10 июля подошли к деревне Гехи, близ Гехинского леса, и, предав огню поля, стали лагерем. Неприятель пытался было подкрасться к нему ночью, но был открыт секретами и ретировался. На заре 11 июля отряд двинулся. Неприятель нигде не показывался, и авангард вступил в густой Гехинский лес и пошел по узкой лесной дороге. Несколько выстрелов в боковой цепи только указывали, что неприятель не дремлет. Опасность ждала впереди… Приходилось пройти большую, окаймленную со всех сторон лесом поляну. Впереди виднелся Валерик, то есть "речка смерти", названная так старинными людьми в память кровопролитной стычки на ней. Валерик протекал по самой опушке леса, меж глубоких, совершенно отвесных берегов. Воды в речке, пересекавшей дорогу под прямым углом, было много. Правый берег ее, обращенный к отряду, был совершенно открыт, по левому тянулся лес, вырубленный около дороги на небольшой ружейный выстрел. Тут было удобное место для устройства неприятельских завалов. Они и были, как оказалось, им устроены из толстых срубленных деревьев. Как за бруствером крепости, стоял враг, защищаемый глубоким водяным рвом, образуемым речкою.

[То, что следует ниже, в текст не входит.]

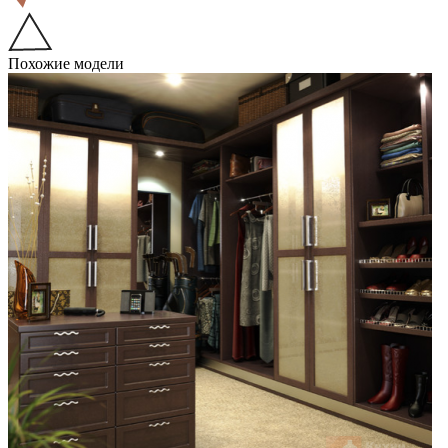
Похожие модели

Подойдя к месту на картечный выстрел, артиллерия открыла огонь. Ни одного ответного выстрела; ни малейшего движения не было заметно. Местность казалась вымершею. Весь отряд двинулся еще вперед и подошел к лесу на ружейный или пистолетный выстрел. Было решено сделать привал; пехота же должна была проникнуть в лес и обеспечить переправу. Но едва артиллерия начала сниматься с передков, как чеченцы внезапно со всех сторон открыли убийственный огонь.

В одно мгновение войска двинулись вперед с обеих сторон дороги. Добежав до леса, они неожиданно были остановлены отвесными берегами речки и срубами из бревен, приготовленными неприятелем за трое суток до столкновения. Отсюда-то он и производил убийственный огонь. Били на выбор офицеров и солдат, двигавшихся по открытой местности. Войска поняли, что стрелять в людей, прикрытых деревьями, имевшими по аршину в поперечнике, – дело напрасное… кинулись вперед через речку, помогая друг другу, по грудь в воде. Все спасение было в том, чтобы как можно скорее перебраться к неприятелю. Начался упорный рукопашный бой, частью в лесу, частью в водах быстро текущего Валерика. Резались несколько часов. Кинжал и шашка уступили наконец штыку. Но долго еще в лесу слышались выстрелы… Дело было небольшое, но кровопролитное.

"Вообрази себе, – пишет Лермонтов A. A. Лопухину, – что в овраге, где была потеха, час после дела еще пахло кровью". В том же письме поэт говорит, что "в русском отряде убыло 30 офицеров и 300 рядовых. Чеченцев осталось на месте 600 трупов".

Последнее известие, конечно, преувеличено. Вероятно, так говорили в лагере. Чеченцы находились за прикрытиями, и потери их должны были быть меньше наших. По крайней мере в официальном донесении Галафьева говорится, что неприятель на месте оставил 150 тел.

Хотя Лермонтов ни в стихотворениях, ни в письмах не упоминает о роли, какую играл он лично в боях, но что он принимал в них участие активное и был не из последних удальцов, видно из донесения Галафьева Граббе 8 октября 1840 года. Там говорится так:

"Тенгинского пехотного полка Лермонтов, во время штурма неприятельских завалов на реке Валерик, имел поручение наблюдать за действиями передовой штурмовой колонны и уведомлять начальника отряда об ее успехах, что было сопряжено с величайшею для него опасностью от неприятеля, скрывавшегося в лесу за деревьями и кустами. Но офицер этот, несмотря ни на какие опасности, исполнял возложенное на него поручение с отличным мужеством и хладнокровием и с первыми рядами храбрейших ворвался в неприятельские завалы".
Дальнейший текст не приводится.